Et si l'on remettait en cause les habitudes du Luxembourg? Mardi, la Fondation Idea présentait une série de projets en marge du budget 2022. Hier, nous évoquions la possibilité de revaloriser le crédit d'impôt monoparental pour l'accorder à davantage de parents isolés. Aujourd'hui, zoom sur le fonds de développement transfrontalier imaginé par Idea et censé sauver le Luxembourg... de lui-même.

L'économie luxembourgeoise dépend beaucoup de l'immigration de main-d'oeuvre et du travail frontalier. Il génère bien malgré lui une immense "métropole transfrontalière". Économiquement parlant, le Grand-Duché et la Grande Région sont en fait un "Grand Luxembourg", comme l'évoquait Idea il y a deux ans. Cet immense territoire est déjà là mais est morcelé et "ne dispose pas pour autant d’organes de coopération à cette échelle" estime la Fondation.
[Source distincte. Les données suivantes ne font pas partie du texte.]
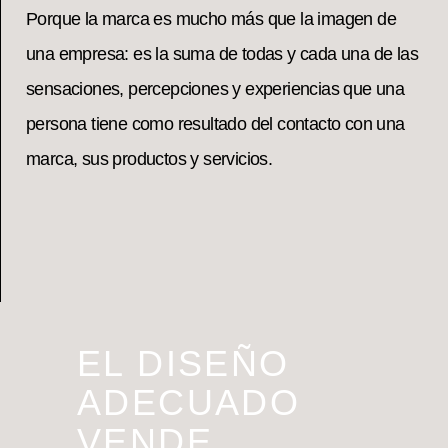
Porque la marca es mucho más que la imagen de
una empresa: es la suma de todas y cada una de las
sensaciones, percepciones y experiencias que una
persona tiene como resultado del contacto con una
marca, sus productos y servicios.
EL DISEÑO
ADECUADO
VENDE…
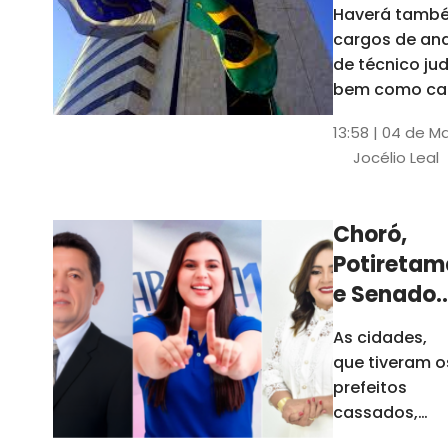
Haverá també
cargos de ana
de técnico jud
bem como ca
comissão e f
13:58 | 04 de M
comissionada
Jocélio Leal
Tribunal tem s
estados sob 
jurisdição: CE, 
Choró,
AL e SE
Potiretam
e Senador
Sá
As cidades,
elegeram
que tiveram o
novos
prefeitos
prefeitos
cassados,
escolheram
em 2026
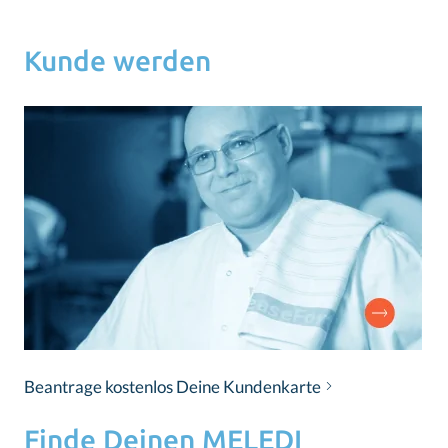
Kunde werden
Beantrage kostenlos Deine Kundenkarte
Finde Deinen MELEDI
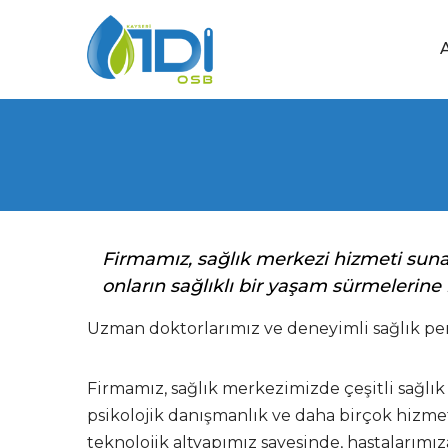
Firmamız, sağlık merkezi hizmeti suna
onların sağlıklı bir yaşam sürmelerine
Uzman doktorlarımız ve deneyimli sağlık per
Firmamız, sağlık merkezimizde çeşitli sağlık
psikolojik danışmanlık ve daha birçok hizme
teknolojik altyapımız sayesinde, hastalarımız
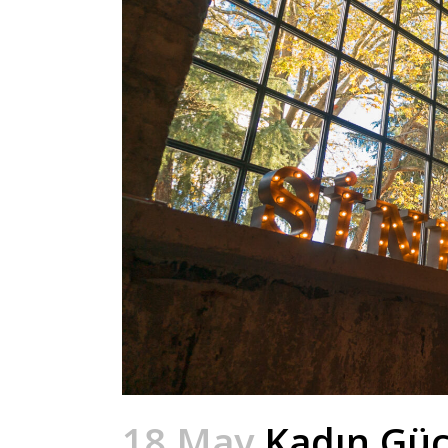
18 May
Kadın Güc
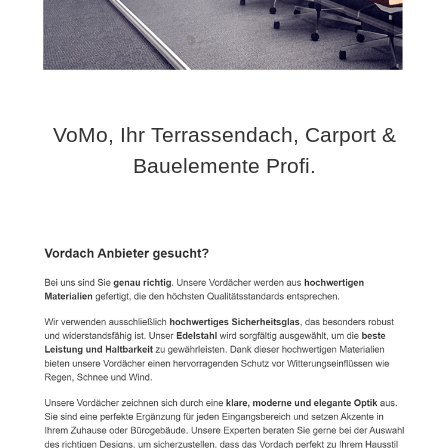
VoMo, Ihr Terrassendach, Carport &
Bauelemente Profi.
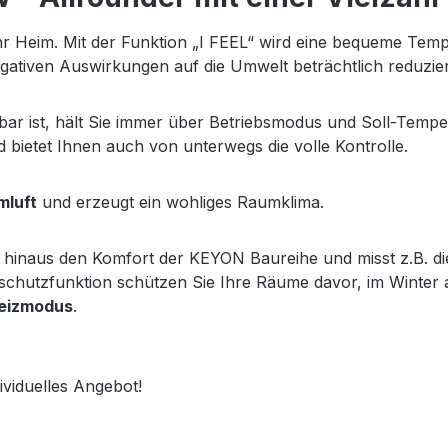
Ihr Heim. Mit der Funktion „I FEEL“ wird eine bequeme Tem
ativen Auswirkungen auf die Umwelt beträchtlich reduzier
bar ist, hält Sie immer über Betriebsmodus und Soll-Temp
d bietet Ihnen auch von unterwegs die volle Kontrolle.
mluft
und erzeugt ein wohliges Raumklima.
hinaus den Komfort der KEYON Baureihe und misst z.B. di
ostschutzfunktion schützen Sie Ihre Räume davor, im Winter
Heizmodus
.
ividuelles Angebot!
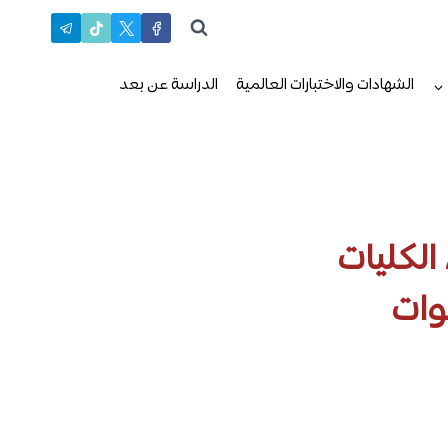
الشهادات والاختبارات العالمية
الدراسة عن بعد
الكليات
وات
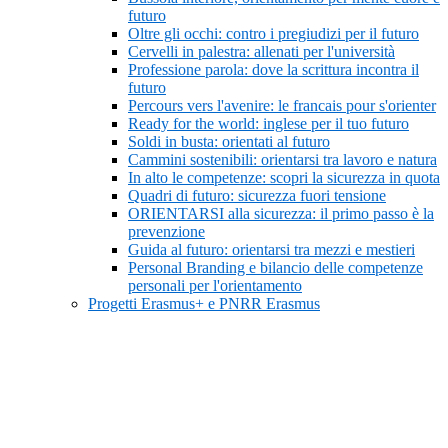
futuro
Oltre gli occhi: contro i pregiudizi per il futuro
Cervelli in palestra: allenati per l'università
Professione parola: dove la scrittura incontra il
futuro
Percours vers l'avenire: le francais pour s'orienter
Ready for the world: inglese per il tuo futuro
Soldi in busta: orientati al futuro
Cammini sostenibili: orientarsi tra lavoro e natura
In alto le competenze: scopri la sicurezza in quota
Quadri di futuro: sicurezza fuori tensione
ORIENTARSI alla sicurezza: il primo passo è la
prevenzione
Guida al futuro: orientarsi tra mezzi e mestieri
Personal Branding e bilancio delle competenze
personali per l'orientamento
Progetti Erasmus+ e PNRR Erasmus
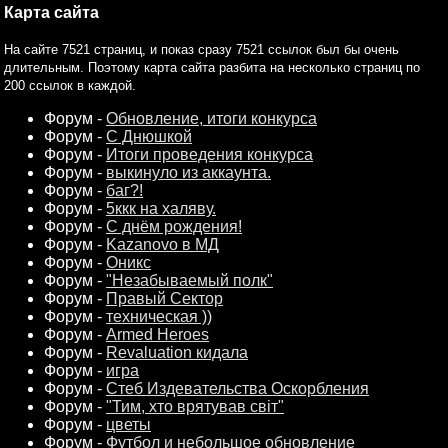
Карта сайта
На сайте 7521 страниц, и показ сразу 7521 ссылок был бы очень
длительным. Поэтому карта сайта разбита на несколько страниц по
200 ссылок в каждой.
Форум -
Обновление, итоги конкурса
Форум -
С Днюшкой
Форум -
Итоги проведения конкурса
Форум -
выкинуло из аккаунта.
Форум -
баг?!
Форум -
5ккк на халяву.
Форум -
С днём рождения!
Форум -
Kazanovo в МД
Форум -
Оникс
Форум -
"Незабываемый полк"
Форум -
Правый Сектор
Форум -
техническая ))
Форум -
Armed Heroes
Форум -
Revaluation кидала
Форум -
игра
Форум -
Стеб Издевательства Оскорбления
Форум -
"Тим, хто врятував світ"
Форум -
цветы
Форум -
Футбол и небольшое обновление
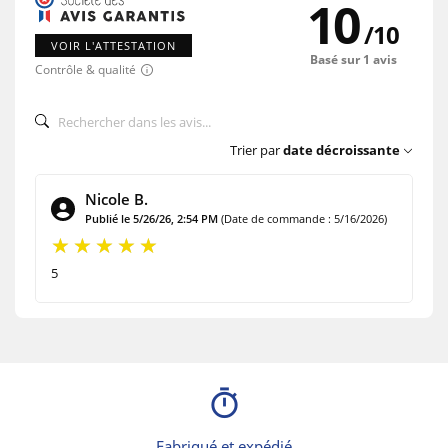
10
/
10
VOIR L'ATTESTATION
Basé sur 1 avis
Contrôle & qualité
Trier par
date décroissante
Nicole B.
Publié le 5/26/26, 2:54 PM
(Date de commande : 5/16/2026)
5
timer
Fabriqué et expédié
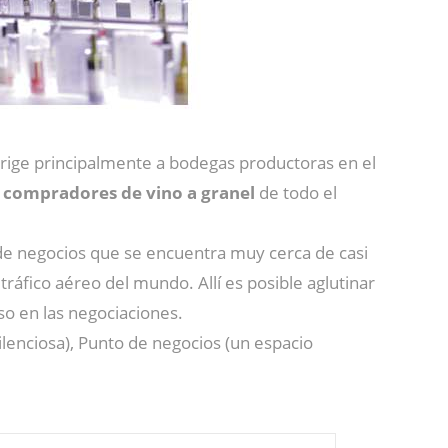
rige principalmente a bodegas productoras en el
s
compradores de vino a granel
de todo el
de negocios que se encuentra muy cerca de casi
ráfico aéreo del mundo. Allí es posible aglutinar
so en las negociaciones.
ilenciosa), Punto de negocios (un espacio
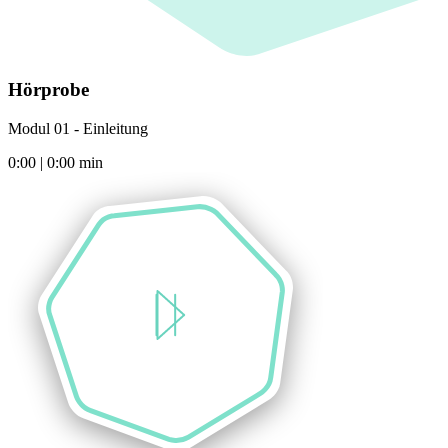
Hörprobe
Modul 01 - Einleitung
0:00
|
0:00
min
Si sa puissance économique continue de grandir - faisant gonfler son marché du travail, sa démographie et les besoins de toutes ces personnes - le Luxembourg pourrait être victime de son propre succès. Le rendant incapable de créer les infrastructures, équipements, logements, services publics et autres formations dont il a besoin des deux côtés de la frontière pour prospérer. La solution? Un fonds de développement transfrontalier.

L'EXEMPLE FRONTALIER... FRANCO-SUISSE

Évidemment, le Luxembourg ne devrait pas être le seul à alimenter cette enveloppe. L'Allemagne, la Belgique et la France mettraient eux aussi la main à la poche.
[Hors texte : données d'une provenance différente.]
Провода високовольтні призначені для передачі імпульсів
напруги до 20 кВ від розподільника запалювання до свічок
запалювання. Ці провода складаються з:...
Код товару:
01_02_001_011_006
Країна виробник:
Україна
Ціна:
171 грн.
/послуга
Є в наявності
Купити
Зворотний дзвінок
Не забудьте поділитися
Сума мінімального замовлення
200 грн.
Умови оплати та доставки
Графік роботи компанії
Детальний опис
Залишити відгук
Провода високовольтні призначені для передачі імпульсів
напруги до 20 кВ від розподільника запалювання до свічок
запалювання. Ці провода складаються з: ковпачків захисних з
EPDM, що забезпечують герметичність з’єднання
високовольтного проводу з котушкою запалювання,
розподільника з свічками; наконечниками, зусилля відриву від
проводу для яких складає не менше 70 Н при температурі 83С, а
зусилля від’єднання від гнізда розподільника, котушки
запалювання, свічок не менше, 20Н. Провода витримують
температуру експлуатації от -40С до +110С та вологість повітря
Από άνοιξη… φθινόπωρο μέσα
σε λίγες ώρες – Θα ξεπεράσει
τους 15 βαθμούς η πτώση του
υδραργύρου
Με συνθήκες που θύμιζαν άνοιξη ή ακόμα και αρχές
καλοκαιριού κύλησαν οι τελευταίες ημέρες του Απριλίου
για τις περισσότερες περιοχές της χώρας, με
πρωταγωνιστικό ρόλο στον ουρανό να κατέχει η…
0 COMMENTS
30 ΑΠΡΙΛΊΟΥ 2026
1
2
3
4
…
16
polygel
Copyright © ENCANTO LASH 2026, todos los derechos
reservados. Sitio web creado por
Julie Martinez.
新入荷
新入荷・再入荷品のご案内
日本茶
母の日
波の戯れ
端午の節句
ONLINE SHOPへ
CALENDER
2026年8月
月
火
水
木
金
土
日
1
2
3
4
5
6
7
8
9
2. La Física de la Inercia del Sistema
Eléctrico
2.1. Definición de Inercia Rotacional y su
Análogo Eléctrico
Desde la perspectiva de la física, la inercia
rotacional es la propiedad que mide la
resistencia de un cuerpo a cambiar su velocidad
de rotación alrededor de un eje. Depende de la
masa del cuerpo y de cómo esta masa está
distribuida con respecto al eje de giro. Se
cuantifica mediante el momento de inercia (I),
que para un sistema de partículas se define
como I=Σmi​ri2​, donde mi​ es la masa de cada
"Cela impliquerait notamment d’aller bien au-delà de la logique de "saupoudrage""
actuelle souligne Idea. Plutôt que de financer au compte-gouttes des projets en France ou de rendre plusieurs millions d'euros aux communes belges, la Fondation suggère de s'inspirer du développement du Grand Genève.

À cheval sur la France et la Suisse, ce territoire d'un million d'habitants et 500.000 emplois rassemble cantons, districts et départements frontaliers. Ses membres "travaillent ensemble dans les domaines de la transition écologique, la mobilité et l’aménagement du territoire" dans le but de soutenir leur développement. Ils forment un des territoires parmi les "plus dynamiques d’Europe" vantent-ils sur leur site internet. Et revendiquent plusieurs réalisations essentielles pour leurs habitants (tram, Léman Express) et objectifs urbains ou environnementaux (limiter l'étalement des villes, la pollution lumineuse...).
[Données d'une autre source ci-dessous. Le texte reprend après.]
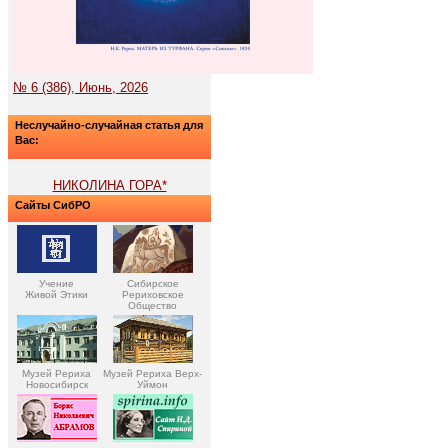
№ 6 (386), Июнь, 2026
Неслучайно-случайная статья для
Вас:
НИКОЛИНА ГОРА*
Сайты СибРО
Учение
Сибирское
Живой Этики
Рериховское
Общество
Музей Рериха
Музей Рериха Верх-
Новосибирск
Уймон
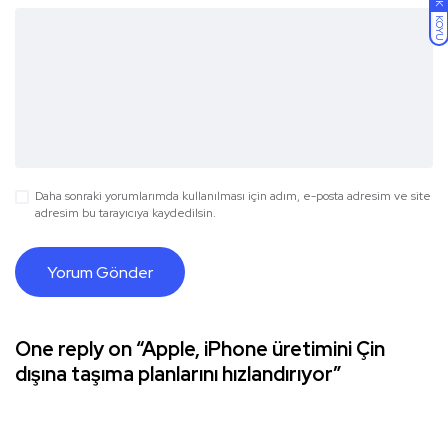
KOYU
Daha sonraki yorumlarımda kullanılması için adım, e-posta adresim ve site
adresim bu tarayıcıya kaydedilsin.
One reply on “Apple, iPhone üretimini Çin
dışına taşıma planlarını hızlandırıyor”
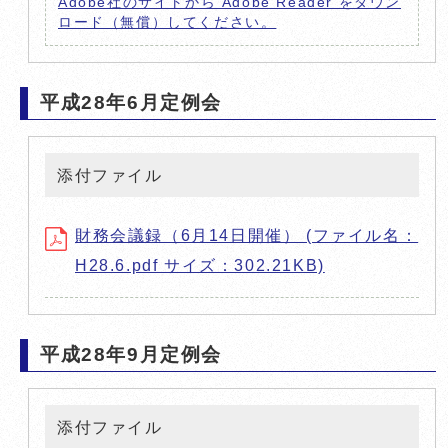
Adobe社のサイトから Adobe Reader をダウン
ロード（無償）してください。
平成28年6月定例会
添付ファイル
財務会議録（6月14日開催） (ファイル名：
H28.6.pdf サイズ：302.21KB)
平成28年9月定例会
添付ファイル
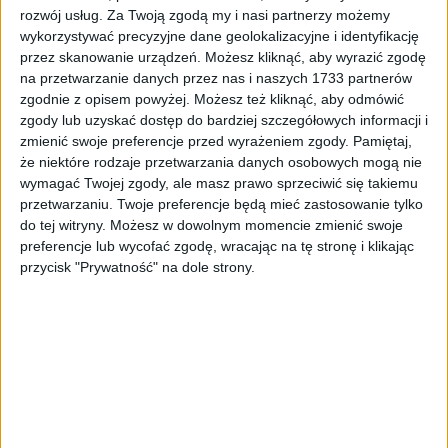
rozwój usług.
Za Twoją zgodą my i nasi partnerzy możemy
wykorzystywać precyzyjne dane geolokalizacyjne i identyfikację
przez skanowanie urządzeń. Możesz kliknąć, aby wyrazić zgodę
na przetwarzanie danych przez nas i naszych 1733 partnerów
zgodnie z opisem powyżej. Możesz też kliknąć, aby odmówić
zgody lub uzyskać dostęp do bardziej szczegółowych informacji i
zmienić swoje preferencje przed wyrażeniem zgody.
Pamiętaj,
Circuit Zestaw montażowy handbarów FHS ALLOY
że niektóre rodzaje przetwarzania danych osobowych mogą nie
L1E / X
wymagać Twojej zgody, ale masz prawo sprzeciwić się takiemu
118,99
zł
przetwarzaniu. Twoje preferencje będą mieć zastosowanie tylko
do tej witryny. Możesz w dowolnym momencie zmienić swoje
ZOBACZ WIĘCEJ
preferencje lub wycofać zgodę, wracając na tę stronę i klikając
przycisk "Prywatność" na dole strony.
C'est dans cette direction qu'Idea veut pousser le Grand-Duché: construire avec ses voisins "une stratégie d’aménagement du territoire avec des priorités partagées, mais également de mettre des moyens en commun pour y parvenir".

Quelques projets déjà lancés (P+R et projets du rail en France) sont les prémices de ce fonds. Mais il reste de nombreux pas à effectuer avant de pouvoir dire que les quatre voisins ont pris de l'avance sur le fort développement économique luxembourgeois et ses contraintes.